**Exercise**
Each line from the one containing "kladů, které se objevují u přijímacích" through the last line of the data below should be printed exactly, please, with any pictures omitted.

··· Supplied records

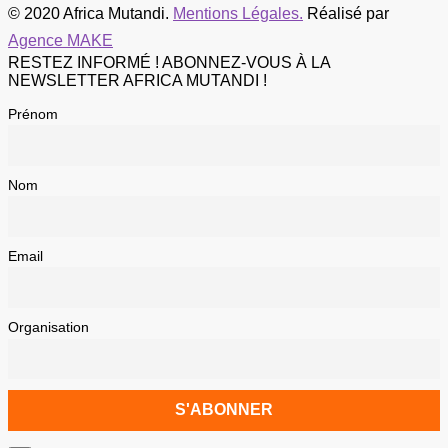
© 2020 Africa Mutandi.
Mentions Légales.
Réalisé par
Agence MAKE
RESTEZ INFORMÉ ! ABONNEZ-VOUS À LA
NEWSLETTER AFRICA MUTANDI !
Prénom
Nom
Email
Organisation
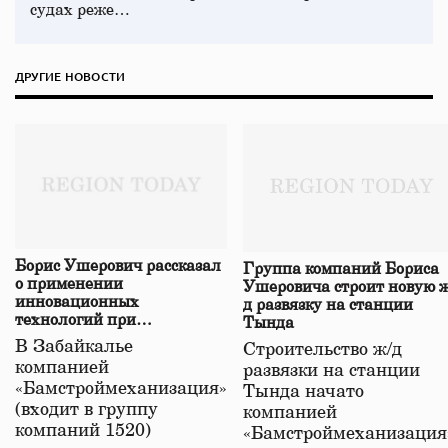
судах реже…
ДРУГИЕ НОВОСТИ
Борис Ушерович рассказал
Группа компаний Бориса
о применении
Ушеровича строит новую ж
инновационных
д развязку на станции
технологий при
Тында
строительстве нового моста
В Забайкалье
Строительство ж/д
в Забайкалье
компанией
развязки на станции
«Бамстроймеханизация»
Тында начато
(входит в группу
компанией
компаний 1520)
«Бамстроймеханизация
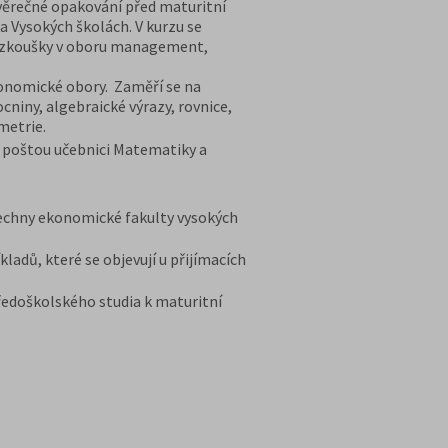
věrečné opakování před maturitní
a Vysokých školách. V kurzu se
ací zkoušky v oboru management,
,
konomické obory. Zaměří se na
niny, algebraické výrazy, rovnice,
metrie.
u poštou učebnici Matematiky a
šechny ekonomické fakulty vysokých
kladů, které se objevují u přijímacích
tředoškolského studia k maturitní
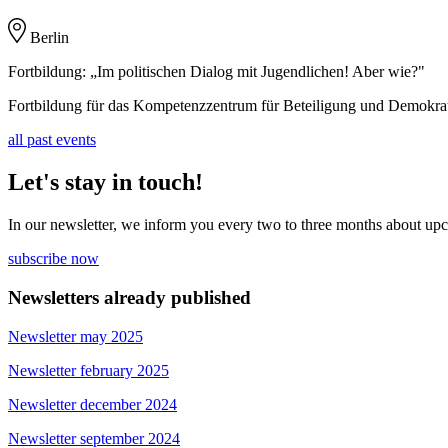
Berlin
Fortbildung: „Im politischen Dialog mit Jugendlichen! Aber wie?"
Fortbildung für das Kompetenzzentrum für Beteiligung und Demokrat
all past events
Let's stay in touch!
In our newsletter, we inform you every two to three months about upc
subscribe now
Newsletters already published
Newsletter may 2025
Newsletter february 2025
Newsletter december 2024
Newsletter september 2024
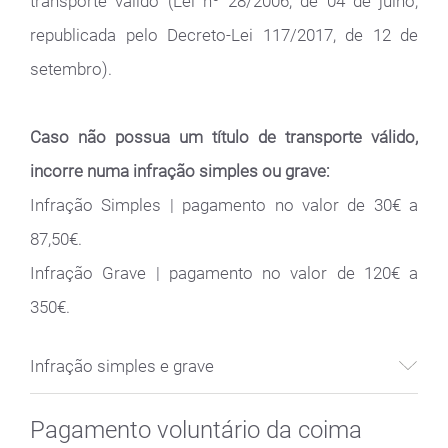
transporte válido (Lei nº 28/2006, de 04 de julho,
republicada pelo Decreto-Lei 117/2017, de 12 de
setembro).
Caso não possua um título de transporte válido,
incorre numa infração simples ou grave:
Infração Simples | pagamento no valor de 30€ a
87,50€.
Infração Grave | pagamento no valor de 120€ a
350€.
Infração simples e grave
Pagamento voluntário da coima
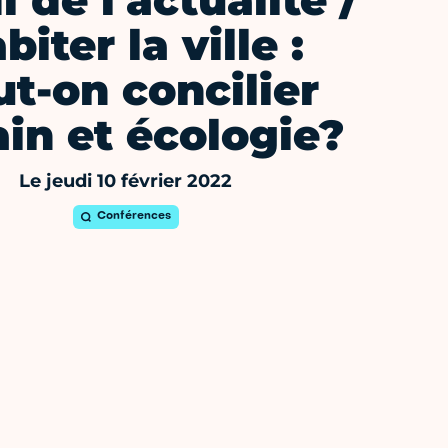
 de l'actualité /
biter la ville :
ut-on concilier
in et écologie?
Le jeudi 10 février 2022
Conférences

······

**Result for this exercise**
kladů, které se objevují u přijímacích
tředoškolského studia k maturitní
Berlin
Fortbildung: „Im politischen Dialog mit Jugendlichen! Aber wie?"
Fortbildung für das Kompetenzzentrum für Beteiligung und Demokrat
all past events
Let's stay in touch!
In our newsletter, we inform you every two to three months about upc
subscribe now
Newsletters already published
Newsletter may 2025
Newsletter february 2025
Newsletter december 2024
Newsletter september 2024
transporte válido (Lei nº 28/2006, de 04 de julho,
republicada pelo Decreto-Lei 117/2017, de 12 de
setembro).
Caso não possua um título de transporte válido,
incorre numa infração simples ou grave:
Infração Simples | pagamento no valor de 30€ a
87,50€.
Infração Grave | pagamento no valor de 120€ a
350€.
Infração simples e grave
Pagamento voluntário da coima
 de l'actualité /
biter la ville :
ut-on concilier
in et écologie?
Le jeudi 10 février 2022
Conférences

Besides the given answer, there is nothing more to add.